=== Section Start ===

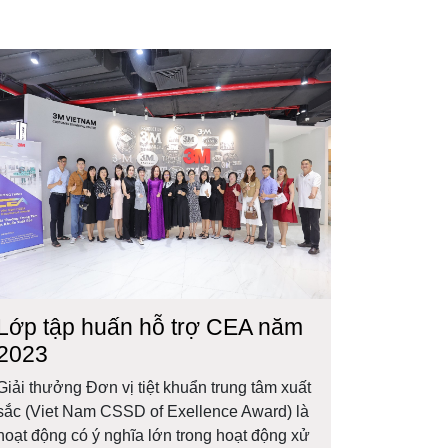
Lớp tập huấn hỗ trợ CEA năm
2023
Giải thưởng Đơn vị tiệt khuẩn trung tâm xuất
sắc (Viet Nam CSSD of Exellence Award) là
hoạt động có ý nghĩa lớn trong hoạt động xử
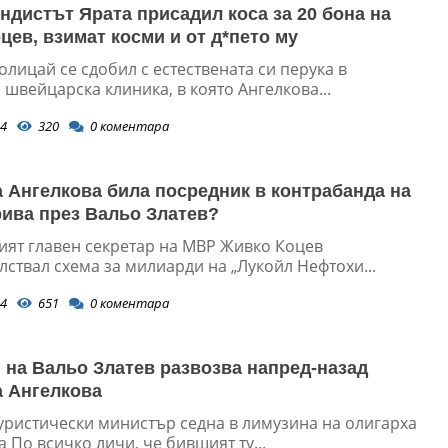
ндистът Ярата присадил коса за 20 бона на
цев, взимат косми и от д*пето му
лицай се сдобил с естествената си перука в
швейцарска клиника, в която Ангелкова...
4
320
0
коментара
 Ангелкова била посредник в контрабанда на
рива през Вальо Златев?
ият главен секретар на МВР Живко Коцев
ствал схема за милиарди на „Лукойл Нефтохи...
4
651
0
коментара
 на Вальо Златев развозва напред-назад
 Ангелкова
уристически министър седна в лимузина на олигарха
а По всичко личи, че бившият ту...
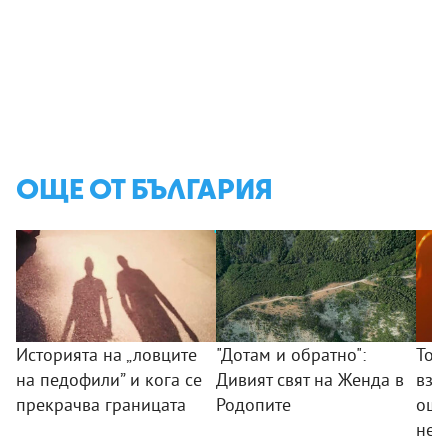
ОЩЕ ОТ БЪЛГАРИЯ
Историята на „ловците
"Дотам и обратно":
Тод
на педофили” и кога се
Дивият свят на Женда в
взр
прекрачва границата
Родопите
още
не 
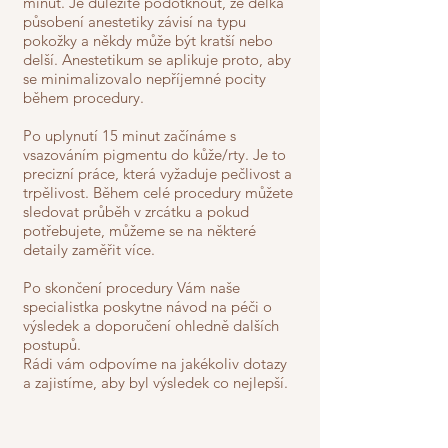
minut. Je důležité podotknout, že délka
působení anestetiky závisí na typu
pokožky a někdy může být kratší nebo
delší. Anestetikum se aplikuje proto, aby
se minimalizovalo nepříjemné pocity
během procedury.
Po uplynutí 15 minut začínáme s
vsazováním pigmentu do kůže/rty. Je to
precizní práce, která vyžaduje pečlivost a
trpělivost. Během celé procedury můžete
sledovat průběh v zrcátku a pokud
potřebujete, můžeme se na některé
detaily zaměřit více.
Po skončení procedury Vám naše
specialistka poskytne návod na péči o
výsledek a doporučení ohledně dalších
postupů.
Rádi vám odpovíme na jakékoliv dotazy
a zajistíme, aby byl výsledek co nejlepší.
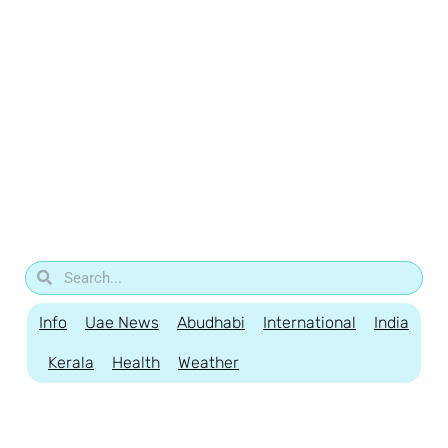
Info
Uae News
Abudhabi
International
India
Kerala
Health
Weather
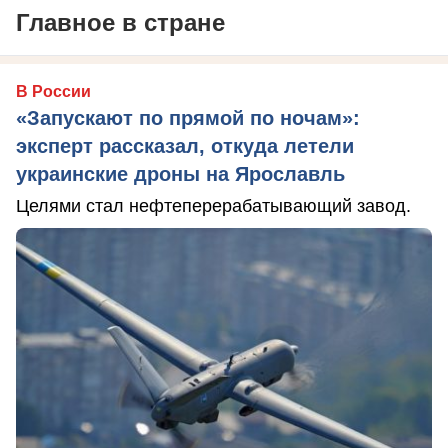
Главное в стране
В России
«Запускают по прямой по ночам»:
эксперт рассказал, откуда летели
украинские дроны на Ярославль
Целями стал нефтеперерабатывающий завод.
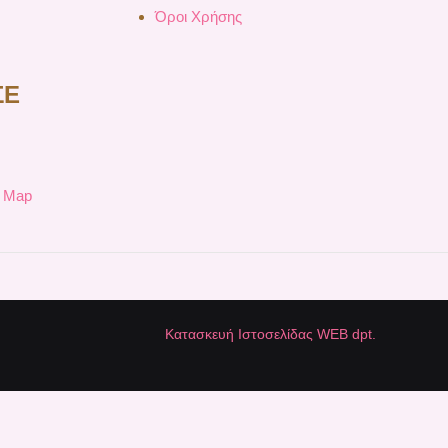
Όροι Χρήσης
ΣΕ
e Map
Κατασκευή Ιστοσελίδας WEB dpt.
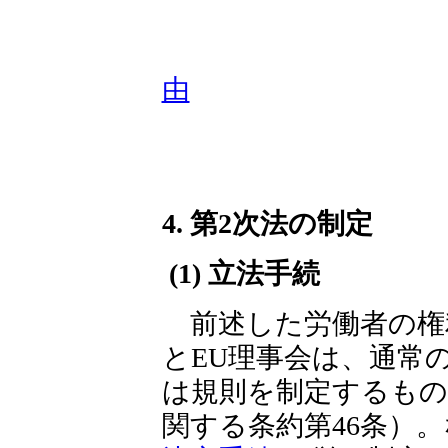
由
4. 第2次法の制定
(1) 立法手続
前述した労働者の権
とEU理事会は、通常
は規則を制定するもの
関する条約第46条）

=== Section End ===
=== Section Start ===

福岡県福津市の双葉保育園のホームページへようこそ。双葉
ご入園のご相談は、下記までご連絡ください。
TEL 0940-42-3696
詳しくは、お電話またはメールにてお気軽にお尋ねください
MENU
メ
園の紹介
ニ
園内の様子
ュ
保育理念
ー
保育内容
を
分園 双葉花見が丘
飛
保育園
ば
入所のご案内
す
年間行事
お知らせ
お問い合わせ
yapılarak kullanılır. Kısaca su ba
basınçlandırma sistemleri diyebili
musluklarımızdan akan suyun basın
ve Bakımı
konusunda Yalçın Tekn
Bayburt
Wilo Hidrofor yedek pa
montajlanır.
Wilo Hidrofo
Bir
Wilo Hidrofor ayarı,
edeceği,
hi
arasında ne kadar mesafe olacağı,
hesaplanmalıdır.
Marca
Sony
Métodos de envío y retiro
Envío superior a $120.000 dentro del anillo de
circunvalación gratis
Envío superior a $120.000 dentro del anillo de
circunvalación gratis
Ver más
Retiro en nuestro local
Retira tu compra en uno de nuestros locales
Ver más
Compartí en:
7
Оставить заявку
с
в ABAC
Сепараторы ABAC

=== Section End ===

■ Task to complete:
Exact copy, pictures excluded: from the line with "Lớp tập huấn hỗ trợ CEA năm" up to and including the line with "ият главен секретар на МВР Живко Коцев" in the data above.

■ Output:
Lớp tập huấn hỗ trợ CEA năm
2023
Giải thưởng Đơn vị tiệt khuẩn trung tâm xuất
sắc (Viet Nam CSSD of Exellence Award) là
hoạt động có ý nghĩa lớn trong hoạt động xử
ндистът Ярата присадил коса за 20 бона на
цев, взимат косми и от д*пето му
лицай се сдобил с естествената си перука в
швейцарска клиника, в която Ангелкова...
4
320
0
коментара
 Ангелкова била посредник в контрабанда на
рива през Вальо Златев?
ият главен секретар на МВР Живко Коцев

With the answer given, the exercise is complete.